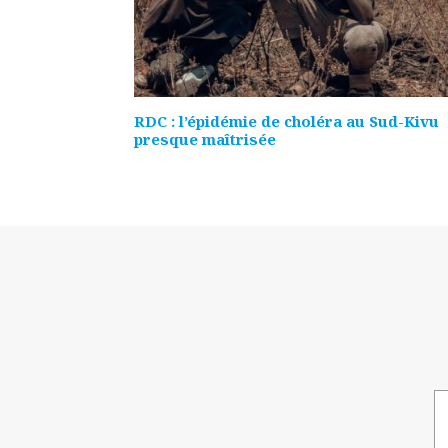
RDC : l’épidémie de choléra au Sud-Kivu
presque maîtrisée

=====

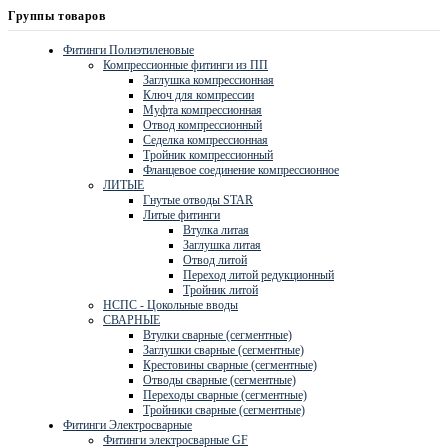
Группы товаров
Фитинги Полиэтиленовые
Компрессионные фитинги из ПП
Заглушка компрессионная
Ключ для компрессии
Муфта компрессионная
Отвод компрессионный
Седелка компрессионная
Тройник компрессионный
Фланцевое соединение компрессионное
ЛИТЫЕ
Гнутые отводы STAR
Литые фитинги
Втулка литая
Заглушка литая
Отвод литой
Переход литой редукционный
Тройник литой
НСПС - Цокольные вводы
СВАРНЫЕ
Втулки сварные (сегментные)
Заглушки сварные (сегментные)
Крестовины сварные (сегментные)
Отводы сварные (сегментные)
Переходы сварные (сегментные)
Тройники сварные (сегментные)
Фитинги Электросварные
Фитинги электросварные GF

=====

▸ **EXERCISE**
Of the lines above, retype only those from the line containing "Заглушка компрессионная" through the line containing "Тройник литой", including both, exactly.

▸ **EXERCISE SOLUTION**
Заглушка компрессионная
Ключ для компрессии
Муфта компрессионная
Отвод компрессионный
Седелка компрессионная
Тройник компрессионный
Фланцевое соединение компрессионное
ЛИТЫЕ
Гнутые отводы STAR
Литые фитинги
Втулка литая
Заглушка литая
Отвод литой
Переход литой редукционный
Тройник литой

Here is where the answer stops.